Pubblicato il: 25 Dicembre 2024

Di: Hervé Lancelin

Categoria: Critica d’arte

Tempo di lettura: 4 minuti

Avery Singer usa il software di modellazione 3D SketchUp come altri usano il pennello, trasformando lo strumento dell’architetto in un’arma di decostruzione massiccia. Crea figure robotiche, spazi geometrici che sembrano usciti da un film di fantascienza degli anni ’80.

Ascoltatemi bene, banda di snob! Avery Singer (nata nel 1987) è l’incarnazione stessa di questa nuova generazione di artiste che, armata delle tecnologie digitali, viene a scuotere i fondamenti tradizionali della pittura con una spavalderia calcolata. Nata e cresciuta a New York da genitori artisti-proiezionisti, è cresciuta nell’atmosfera bohémien di TriBeCa, immersa nei vapori della vernice e nel ronzio dei proiettori del MoMA dove lavorava suo padre. Un’infanzia che sa di celluloide e di essenza di trementina.
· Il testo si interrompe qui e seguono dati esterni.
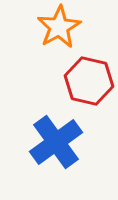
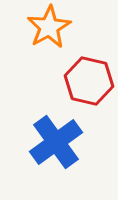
orange star: moved 10 px left
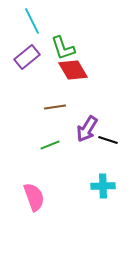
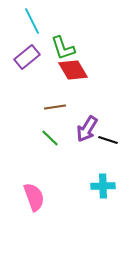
green line: moved 7 px up; rotated 66 degrees clockwise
La prima caratteristica che colpisce nella sua opera è la sua relazione quasi ossessiva con la tecnologia digitale. Singer utilizza il software di modellazione 3D SketchUp come altri usano il loro pennello, trasformando così lo strumento dell’architetto in un’arma di decostruzione massiccia. Crea figure robotiche, spazi geometrici che sembrano usciti da un film di fantascienza degli anni ’80, ma con la precisione chirurgica di un programma informatico. È come se Max Ernst avesse avuto accesso a un MacBook Pro.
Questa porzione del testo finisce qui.